12.2 Mevalonate kinase deficiency: Impaired isoprenoid synthesis induces IL-1beta production via activation of Rac1

Abstract

Mevalonate kinase deficiency is an autosomal recessive disorder characterized by recurring episodes of fever and inflammation. Peripheral blood mononuclear cells from mevalonate kinase deficiency patients secrete high levels of IL-1β when stimulated with lipopolysaccharide (LPS) due to the presence of hyperactive caspase-1. The molecular mechanism of mevalonate kinase deficiency-induced caspase-1 activation remains unclear. We artificially impaired isoprenoid biosynthesis in the monocytic cells (THP-1) with simvastatin, after which cells were stimulated with LPS. Simvastatin-treated THP-1 cells stimulated with LPS demonstrated enhanced release of IL-1β. LPS enhanced transcription of IL-1β., whereas simvastatin enhanced proteolytic activation of IL-1β. This effect was mediated by phosphatidylinositol 3 kinase (PI3K) and protein kinase B (PKB/c-Akt). In addition, simvastatin-induced IL-1β secretion required the small GTPase Rac1. Simvastatin treatment increased the levels of biologically active GTP-bound Rac1 and inhibition of Rac1 reduced simvastatin-mediated IL-1β secretion.
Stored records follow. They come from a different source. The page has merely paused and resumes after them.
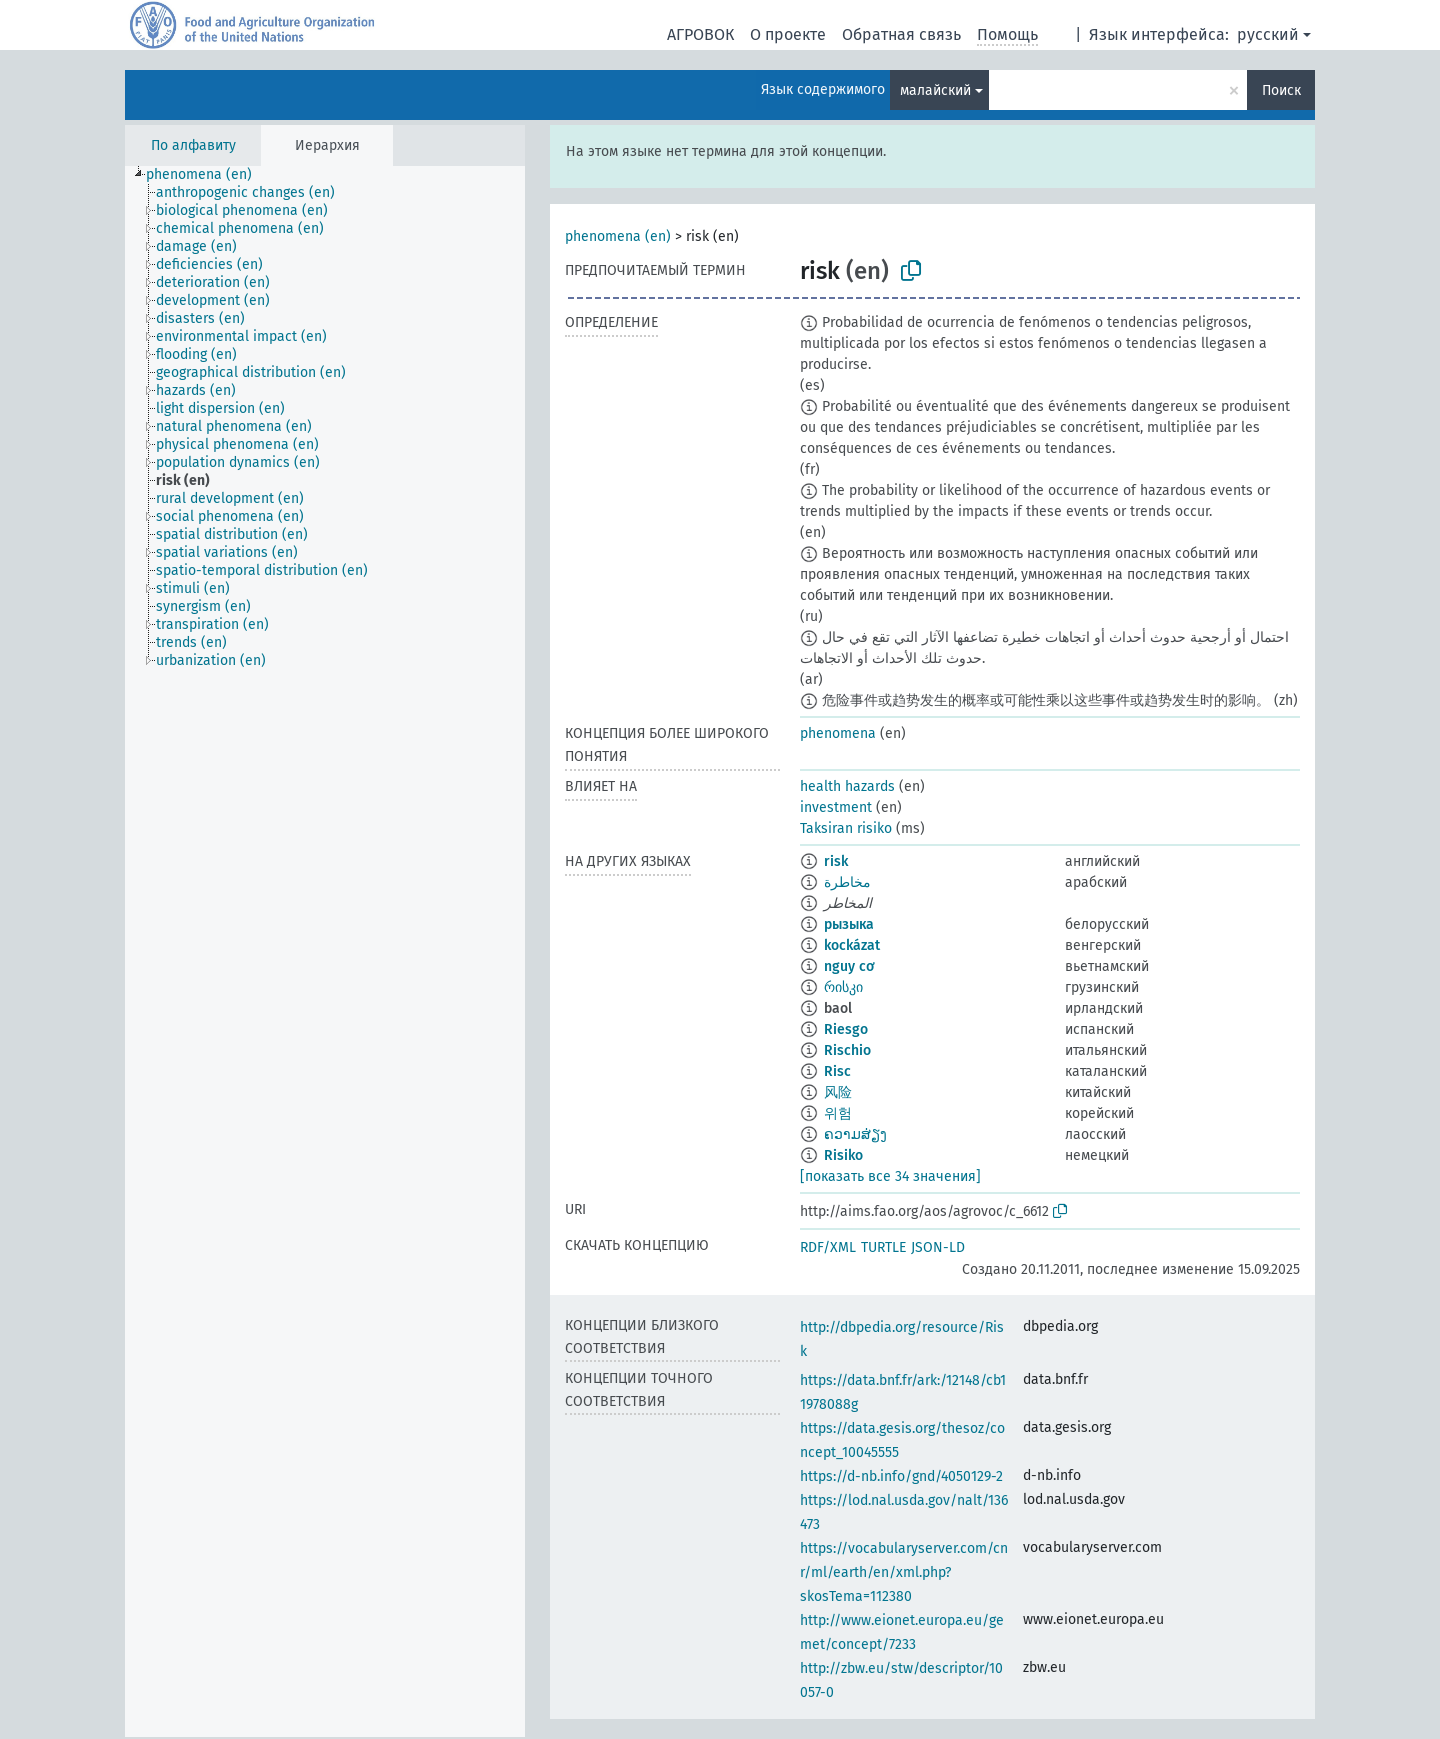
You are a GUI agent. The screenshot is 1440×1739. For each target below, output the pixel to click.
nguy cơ (849, 966)
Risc (837, 1071)
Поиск (1281, 90)
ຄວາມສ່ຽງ (855, 1134)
Rac1 functioned upstream of PKB, since Rac1 inhibition abolished the effect of simvastatin on PKB. Simvastatin-mediated activation of the Rac1/PI3K/PKB pathway enhanced IL-1β secretion through activation of caspase-1, since inhibition of both Rac1 and PI3K blocked the release of active caspase-1 subunits. The importance of Rac1 in mevalonate kinase deficiency was confirmed when a specific Rac1 inhibitor was shown to inhibit spontaneous IL-1β release by mononuclear cells from mevalonate kinase deficiency patients. Together, these results demonstrate that Rac1, PI3K and PKB are involved in simvastatin-induced secretion of IL-1β through regulation of caspase-1 activity and that Rac1 is a potential new therapeutic target in mevalonate kinase deficiency.